« L’affaire Ribéry conforte le côté un peu ridicule des Bleus »
Entendu cette semaine comme témoin par la police dans le cadre d’une affaire de proxénétisme, le footballeur international Franck Ribéry risque une mise en examen pour sollicitation de prostituée mineure.
Directeur du laboratoire de sociologie du sport de l’Insep (Institut national du sport et de l’éducation physique), Patrick Mignon revient sur les répercussions d’une telle affaire sur l’image des Bleus, à moins de deux mois de la Coupe du monde en Afrique du Sud (11 juin-11 juillet).
Quel peut être l’impact de cette affaire sur l’équipe de France ?
Ça ne va pas arranger la mauvaise image des Bleus. Si celle-ci avait été bonne, cette affaire aurait été perçue comme quelque chose de secondaire. Les manquements à la morale n’auraient pas écorné l’image de l’équipe en général, et les Bleus auraient gardé la confiance et l’amour de leurs supporteurs.

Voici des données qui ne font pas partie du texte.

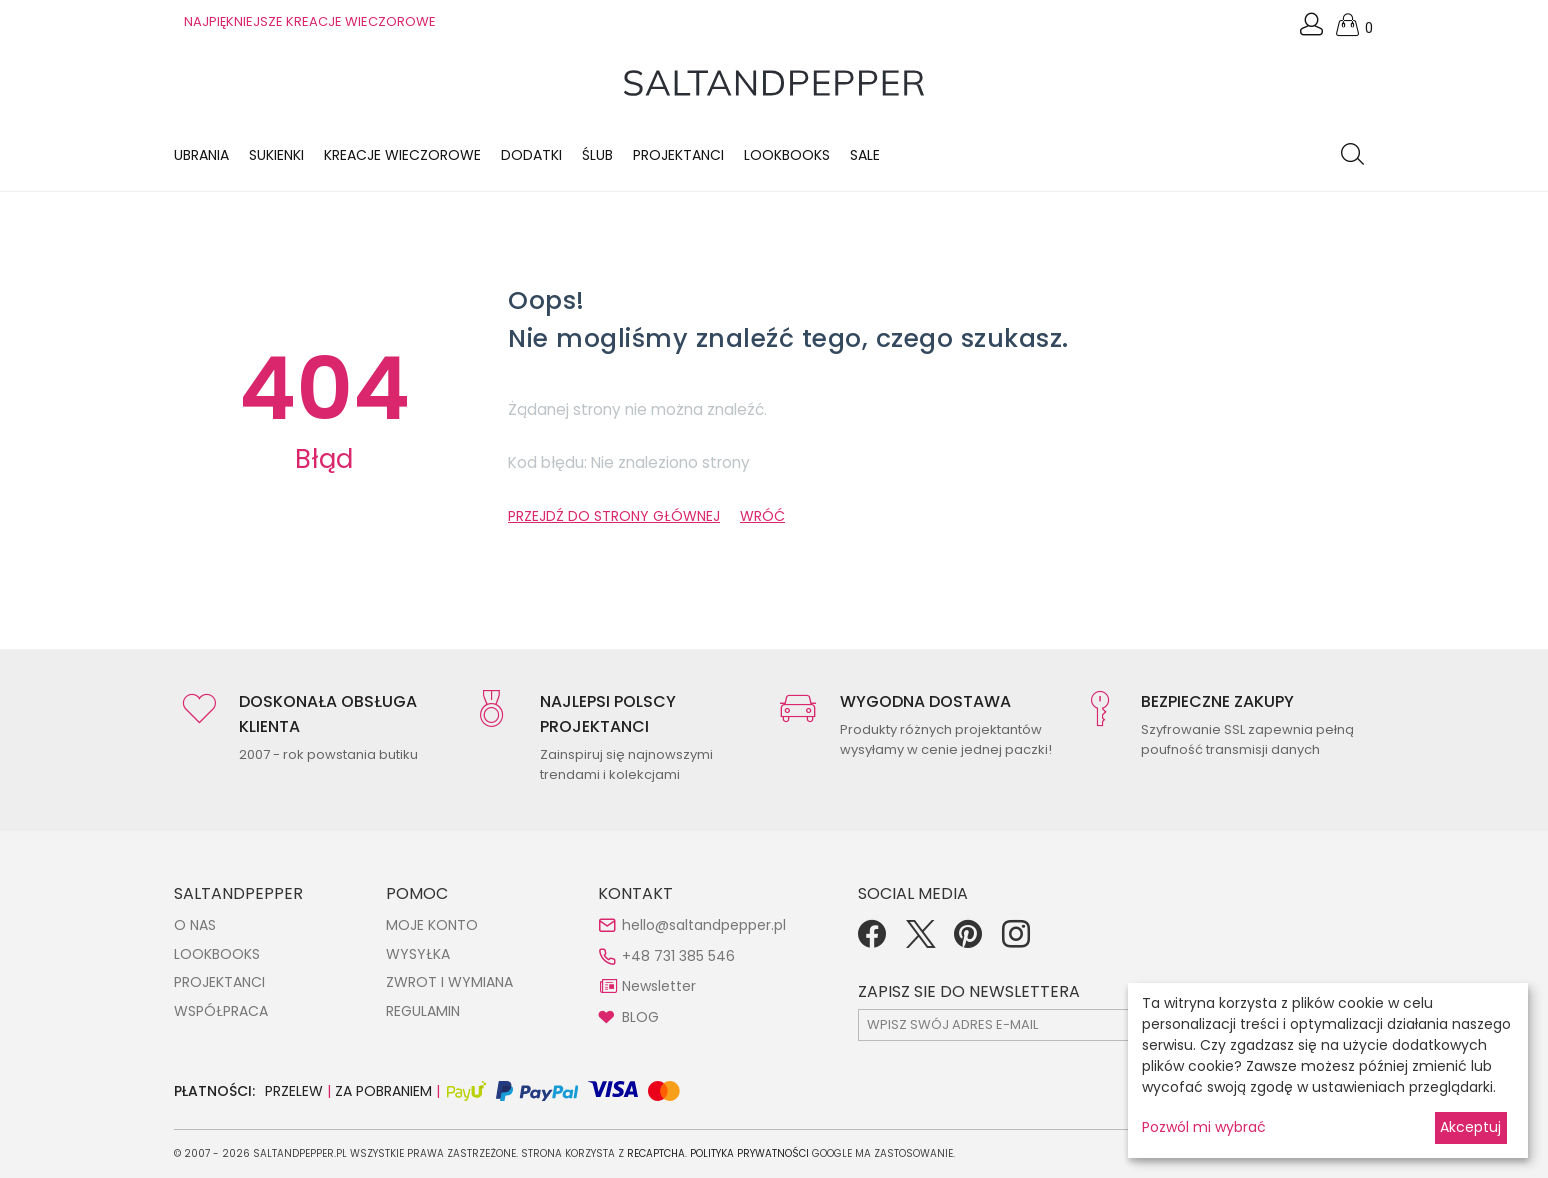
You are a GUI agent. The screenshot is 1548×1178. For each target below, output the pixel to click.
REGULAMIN (423, 1011)
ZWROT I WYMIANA (449, 982)
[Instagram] (1016, 941)
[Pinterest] (968, 941)
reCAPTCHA (656, 1153)
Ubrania (201, 155)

Là, au contraire, tous les éléments viennent s’additionner et conforter le passif et le côté un petit peu ridicule d’une équipe qui doute beaucoup. La méfiance va s’accroître et cette affaire va faire rire. Et puis si Govou [le nom du Lyonnais a été cité mais son avocat soutient que le joueur n’est impliqué] avait déjà un petit casier et s’inscrit dans la tradition du footballeur fantasque, Ribéry avait l’air sérieux. Il s’est converti à l’islam et présentait tous les signes extérieurs de la conformité religieuse.
Selon vous, comment l’opinion publique va-t-elle se positionner ?
D’un côté, l’opinion pourrait être tolérante parce que les affaires de fréquentation de prostituées ne sont généralement pas considérées comme un problème majeur. Même si le consensus pourrait cette fois ne pas dépasser un certain point parce que la jeune fille était mineure. D’un autre côté, cette affaire va choquer ceux qui conservent l’image d’Epinal du sportif, qui voudrait que les footballeurs soient des saints et ne soient les auteurs d’aucun manquement en dehors des stades. Le côté dévoyé et irresponsable des joueurs professionnels risque de s’en trouver renforcé : les gens vont dire que les footballeurs, très bien payés, vivent sur une autre planète.
Et vu de l’étranger ?
Des affaires avec des sportifs éclatent un peu partout, notamment dans des pays où le sport a plus d’importance qu’en France, comme aux Etats-Unis et en Grande-Bretagne. Dans ces pays, des affaires similaires n’ont pas fait tomber la popularité du sport et de l’équipe concernés mais la condamnation était plutôt morale. Franck Ribéry est une idole au Bayern Munich donc la presse locale allemande accorde pour le moment peu d’importance à l’affaire. Mais à cause des querelles régionales, certains ne vont pas se gêner pour s’emparer de l’affaire. Et puis, tout le monde sait que les footballeurs ne sont pas des modèles de vertu…
Comment l’affaire peut-elle évoluer ?
Les affaires de transgression connaissent des cycles. On va maintenant assister à la théorie du complot, les avocats vont dire qu’on en veut à leurs clients et chercheront à les faire passer pour des victimes. Une telle stratégie fonctionne dans beaucoup de cas, notamment dans les affaires de dopage, où ceux qui aiment le sport concerné trouvent parfois une série d’éléments pour justifier le pardon et la compréhension. Ensuite, on va un peu oublier cette affaire quand il y aura une autre actualité. Si elle ressurgit pendant la phase de préparation à la Coupe du monde, il y aura une tension entre ceux qui voudront laisser l’équipe se préparer tranquillement et l’actualité judiciaire, et il sera alors intéressant de voir quelle sera la priorité à ce moment-là.